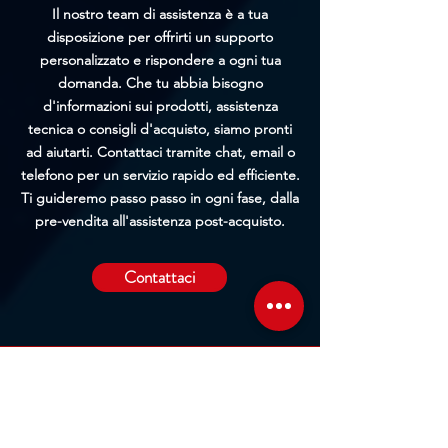
Il nostro team di assistenza è a tua
disposizione per offrirti un supporto
personalizzato e rispondere a ogni tua
domanda. Che tu abbia bisogno
d'informazioni sui prodotti, assistenza
tecnica o consigli d'acquisto, siamo pronti
ad aiutarti. Contattaci tramite chat, email o
telefono per un servizio rapido ed efficiente.
Ti guideremo passo passo in ogni fase, dalla
pre-vendita all'assistenza post-acquisto.
Contattaci
Sede Operativa
Contrada Corridore, N.3, 98162, San Saba, Me
Sede Legale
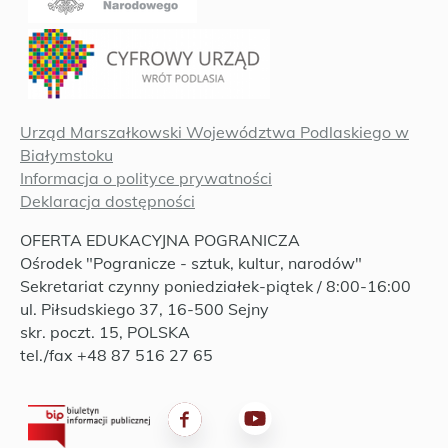
Urząd Marszałkowski Województwa Podlaskiego w
Białymstoku
Informacja o polityce prywatności
Deklaracja dostępności
OFERTA EDUKACYJNA POGRANICZA
Ośrodek "Pogranicze - sztuk, kultur, narodów"
Sekretariat czynny poniedziałek-piątek / 8:00-16:00
ul. Piłsudskiego 37, 16-500 Sejny
skr. poczt. 15, POLSKA
tel./fax +48 87 516 27 65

WHAT IS REQUIRED ::
A line counts if it holds the word "Contattaci". How many lines of the entries count? Give the number only.

REPLY ::
2